Roe v. Wade, the SCOTUS decision that legalized abortion in the United States, marks a dubious 40th anniversary on Tuesday, January 22, 2013. According to published data by the Guttmacher Institute more than 55 million abortions have been performed during the last four decades.
Abortion -- and those children who were never born – exist in a place that is primarily out-of-sight and out-of-mind. Although legally protected, abortion is among the few unspeakables in American society. Thus, comprehending the impact on American society is even more difficult. In a sense, it is hard to understand that which you never see.
Consider for a moment, however, that the consequences of Roe are deeply into the second generation. About 30 million of those aborted children would by now be of child bearing age themselves. New families would have been created resulting in an additional 20 million or more children based on normal demographic statistics.
So, in just a macro-population sense, the forty years since Roe v. Wade has eliminated a population roughly the size of California, New York, and Florida combined from American society.

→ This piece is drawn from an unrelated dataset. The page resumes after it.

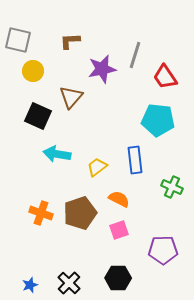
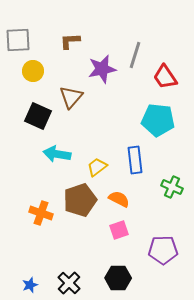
gray square: rotated 16 degrees counterclockwise
brown pentagon: moved 13 px up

If those lost to abortion, including the lost second generation, were a nation, they would be about the size of Germany – the 16th largest country in the world by population and the fourth largest economically.
America appropriately agonized after the loss of innocent life in Newtown, Connecticut and Aurora, Colorado. Mothers, fathers, citizens and leaders are still struggling to reconcile those and other tragedies. As a society, we also need to reconcile the tragedies involving the people we never meet, with the faces we cannot see, that happen every day.